NASCAR Cup Series career
- 30 races run over 5 years
- Best finish: 41st (1960)
- First race: 1956 Race 31 (Spartanburg)
- Last race: 1961 Southland 200 (Birmingham)
| Wins | Top tens | Poles |
| 0 | 6 | 0 |

NASCAR Convertible Division career
- 11 races run over 2 years
- Best finish: 13th (1958, 1959)
- First race: 1958 Race 1 (Daytona Beach)
- Last race: 1959 Rebel 300 (Darlington)
| Wins | Top tens | Poles |
| 0 | 6 | 0 |

= Wilbur Rakestraw =

Wilbur Rakestraw (June 6, 1928 – May 7, 2014) was an American racing car driver. He was born in Dallas, Georgia, into a family of racers. His career included racing in the SRE (Southeastern Racing Enterprises) organization as well as the 11 NASCAR Grand National Series and 30 Convertible races.

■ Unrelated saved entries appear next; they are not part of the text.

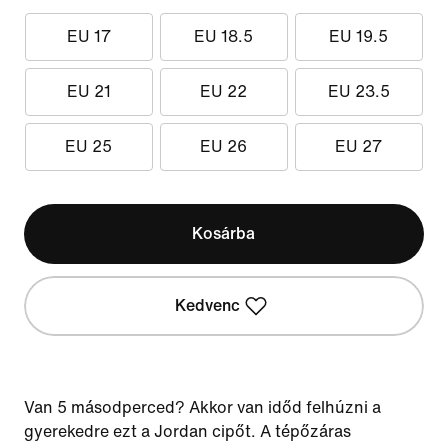
EU 17
EU 18.5
EU 19.5
EU 21
EU 22
EU 23.5
EU 25
EU 26
EU 27
Kosárba
Kedvenc
Van 5 másodperced? Akkor van időd felhúzni a
gyerekedre ezt a Jordan cipőt. A tépőzáras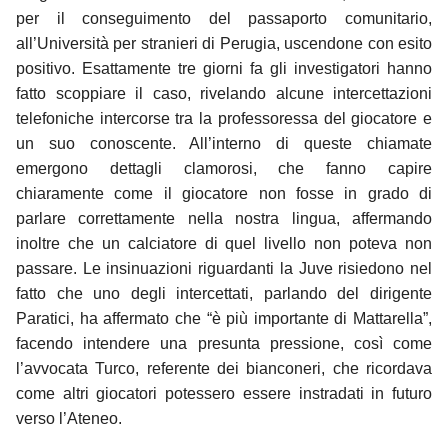
per il conseguimento del passaporto comunitario,
all’Università per stranieri di Perugia, uscendone con esito
positivo. Esattamente tre giorni fa gli investigatori hanno
fatto scoppiare il caso, rivelando alcune intercettazioni
telefoniche intercorse tra la professoressa del giocatore e
un suo conoscente. All’interno di queste chiamate
emergono dettagli clamorosi, che fanno capire
chiaramente come il giocatore non fosse in grado di
parlare correttamente nella nostra lingua, affermando
inoltre che un calciatore di quel livello non poteva non
passare. Le insinuazioni riguardanti la Juve risiedono nel
fatto che uno degli intercettati, parlando del dirigente
Paratici, ha affermato che “è più importante di Mattarella”,
facendo intendere una presunta pressione, così come
l’avvocata Turco, referente dei bianconeri, che ricordava
come altri giocatori potessero essere instradati in futuro
verso l’Ateneo.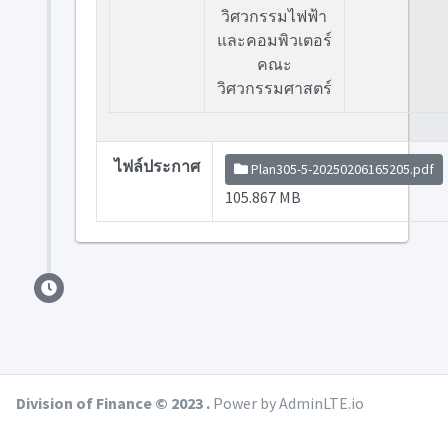
วิศวกรรมไฟฟ้า
และคอมพิวเตอร์
คณะ
วิศวกรรมศาสตร์
ไฟล์ประกาศ
Plan305-5-20250206165205.pdf
105.867 MB
Division of Finance © 2023 .
Power by AdminLTE.io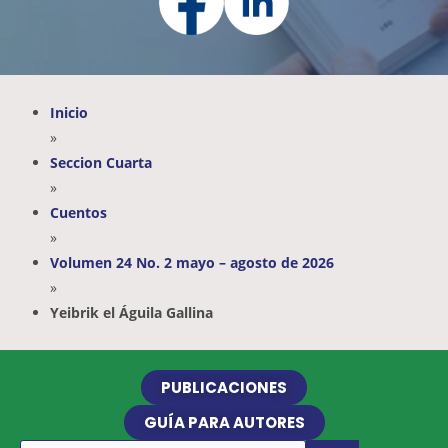
Inicio
»
Seccion Cuarta
»
Cuentos
»
Volumen 24 No. 2 mayo – agosto de 2026
»
Yeibrik el Águila Gallina
PUBLICACIONES
GUÍA PARA AUTORES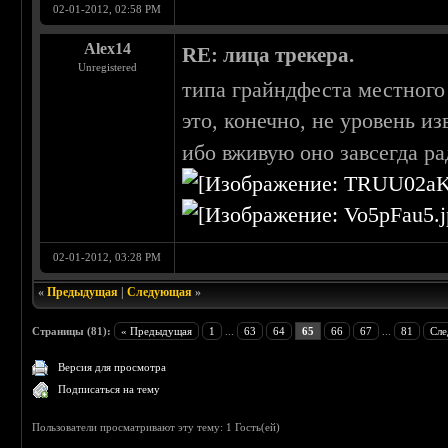
02-01-2012, 02:58 PM
Alex14
RE: лица трекера.
Unregistered
типа грайндфеста местного
это, конечно, не уровень и
ибо вживую оно завсегда р
02-01-2012, 03:28 PM
«
Предыдущая
|
Следующая
»
Страницы (81):
« Предыдущая
1
...
63
64
65
66
67
...
81
Сле
Версия для просмотра
Подписаться на тему
Пользователи просматривают эту тему: 1 Гость(ей)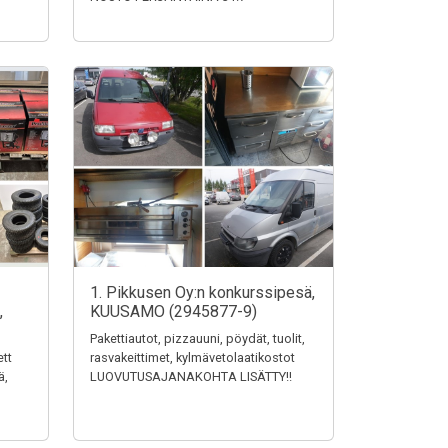
1. Pikkusen Oy:n konkurssipesä,
,
KUUSAMO (2945877-9)
Pakettiautot, pizzauuni, pöydät, tuolit,
ett
rasvakeittimet, kylmävetolaatikostot
ä,
LUOVUTUSAJANAKOHTA LISÄTTY!!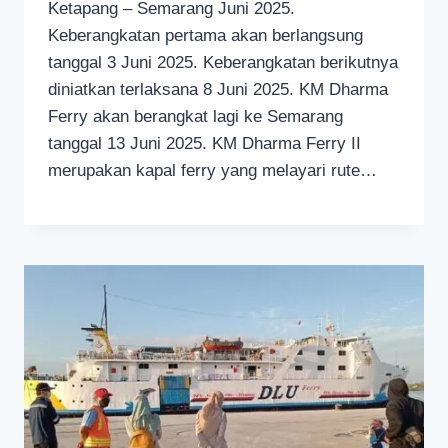
Ketapang – Semarang Juni 2025.
Keberangkatan pertama akan berlangsung
tanggal 3 Juni 2025. Keberangkatan berikutnya
diniatkan terlaksana 8 Juni 2025. KM Dharma
Ferry akan berangkat lagi ke Semarang
tanggal 13 Juni 2025. KM Dharma Ferry II
merupakan kapal ferry yang melayari rute…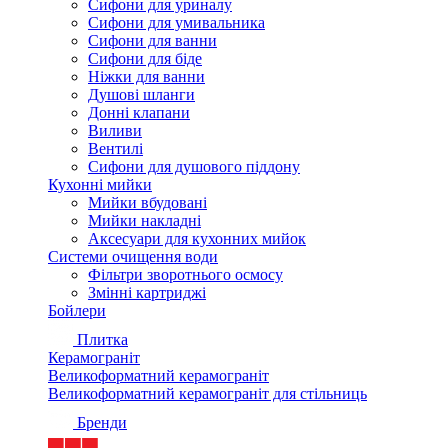
Сифони для уриналу
Сифони для умивальника
Сифони для ванни
Сифони для біде
Ніжки для ванни
Душові шланги
Донні клапани
Виливи
Вентилі
Сифони для душового піддону
Кухонні мийки
Мийки вбудовані
Мийки накладні
Аксесуари для кухонних мийок
Системи очищення води
Фільтри зворотнього осмосу
Змінні картриджі
Бойлери
Плитка
Керамограніт
Великоформатний керамограніт
Великоформатний керамограніт для стільниць
Бренди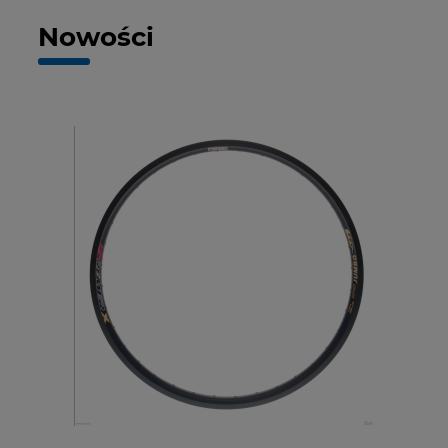
Nowości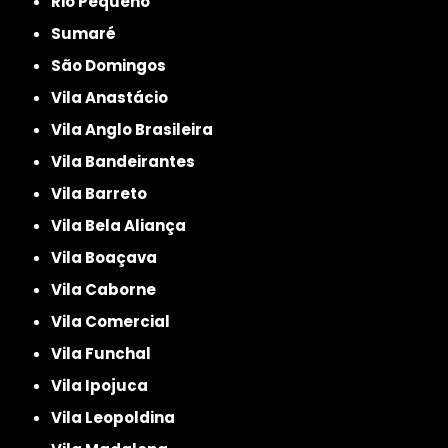
Rio Pequeno
Sumaré
São Domingos
Vila Anastácio
Vila Anglo Brasileira
Vila Bandeirantes
Vila Barreto
Vila Bela Aliança
Vila Boaçava
Vila Caborne
Vila Comercial
Vila Funchal
Vila Ipojuca
Vila Leopoldina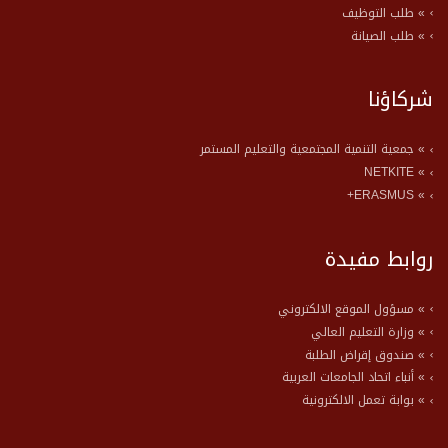
» طلب التوظيف
» طلب الصيانة
شركاؤنا
» جمعية التنمية المجتمعية والتعليم المستمر
» NETKITE
» ERASMUS+
روابط مفيدة
» مسؤول الموقع الالكتروني
» وزارة التعليم العالي
» صندوق إقراض الطلبة
» أنباء اتحاد الجامعات العربية
» بوابة تعمل الالكترونية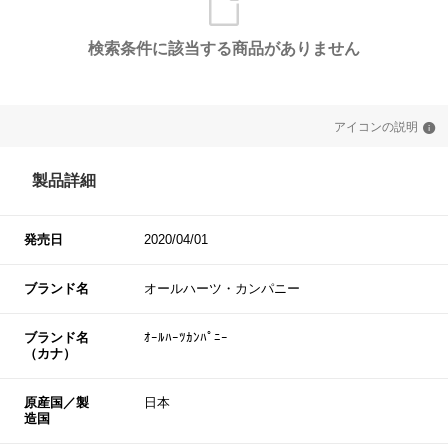
検索条件に該当する商品がありません
アイコンの説明
製品詳細
発売日
2020/04/01
ブランド名
オールハーツ・カンパニー
ブランド名
ｵｰﾙﾊｰﾂｶﾝﾊﾟﾆｰ
（カナ）
原産国／製
日本
造国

Rakestraw was known for his toughness and thoughtfulness of other drivers due to one incident at Lakewood Speedway in 1957 when he drove through a fence and into the infield lake to avoid T-boning another driver who had crashed in front of him. After he retired from racing, Rakestraw went to work as a mechanic and later became a service manager for a local grading company.

==Career==
Rakestraw began his career in 1956 racing at his hometown track, the Dallas Speed Bowl. He drove a 1937 Ford Coupe with the number 999 in honor of Henry Ford's first race car, which had been driven by Barney Oldfield. He continued racing in the SRE circuit at various local tracks including Fairburn, Gainesville, Lakewood, Cornelia, Canton, Macon, and the Peach Bowl.

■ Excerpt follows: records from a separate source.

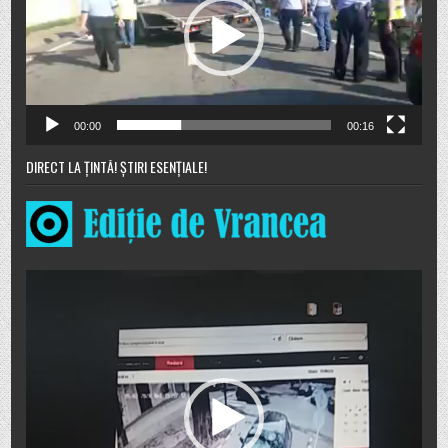
00:00
00:16
DIRECT LA ȚINTĂ! ȘTIRI ESENȚIALE!
Player
video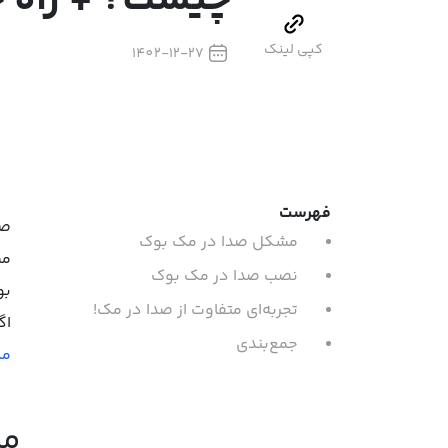
چیست؟ + راه 
کپی لینک
1402-12-27
فهرست
صد
مشکل صدا در مک بوک
مش
نصب صدا در مک بوک
بو
تجربه‌ای متفاوت از صدا در مک!
اگ
جمع‌بندی
م
مش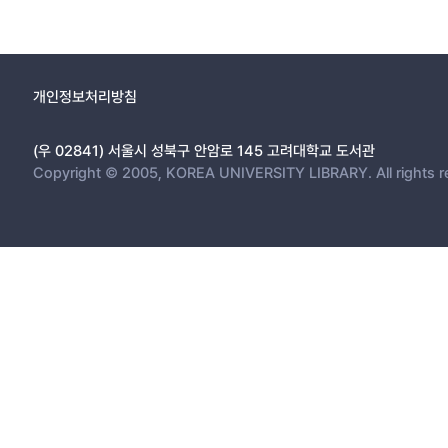
개인정보처리방침
(우 02841) 서울시 성북구 안암로 145 고려대학교 도서관
Copyright © 2005, KOREA UNIVERSITY LIBRARY. All rights r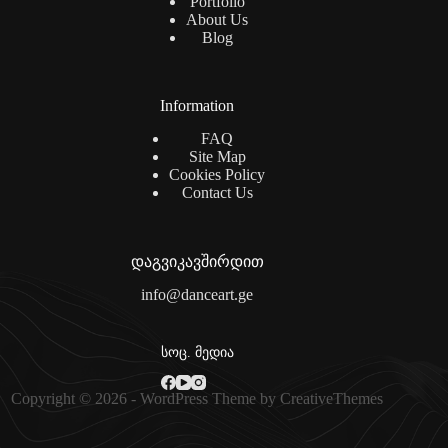
Portfolio
About Us
Blog
Information
FAQ
Site Map
Cookies Policy
Contact Us
დაგვიკავშირდით
info@danceart.ge
სოც. მედია
Copyright © 2026 - WordPress Theme by
CreativeThemes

Rakestraw had 30 starts at 19 different tracks including the last Beach Race in Daytona Beach, Florida in the NASCAR Grand National Division from 1956 to 1961. He placed a top five finish at Columbia, South Carolina and six other top-ten finishes at various different tracks. He started in three Daytona 500 Speedway races where his best finish was 22nd at the inaugural event in 1959. He raced in several NASCAR Convertible Series events in 1958 and 1959, where he picked 3 top fives and 4 top tens. His best unofficial finish was a second place drive in a non-points race at Daytona behind Junior Johnson and immediately ahead of Fred Lorenzen.

Rakestraw was a member of the Midwest Association of Race Cars (MARC) (now ARCA), where he collected numerous wins and top-ten finishes. Due to lack of funds, Rakestraw retired from racing after the 1961 season. In a 2008 interview, Rakestraw said "I was considered a very good race driver. A lot of my friends hated to see me get out of it. If not for financial problems, I'd have been there until I got too old. I enjoyed it as much as anybody could." In 2008, Rakestraw was inducted into the Georgia Automobile Racing Hall of Fame (GRHOF).

==Accomplishments==
- 30 starts in the NASCAR Cup and Convertible series from 1956–1961
- 1 top-five and 6 top-ten finishes in the NASCAR Grand National Division
- 3 top-five and 4 top-ten finishes in the NASCAR Convertible Series
- 3 Starts in the Daytona 500 (22nd-place finish in the inaugural event)
- Numerous wins in the MARC series
- 2008 GRHOF Inductee

==Death==
Rakestraw died on May 7, 2014, of congestive heart failure.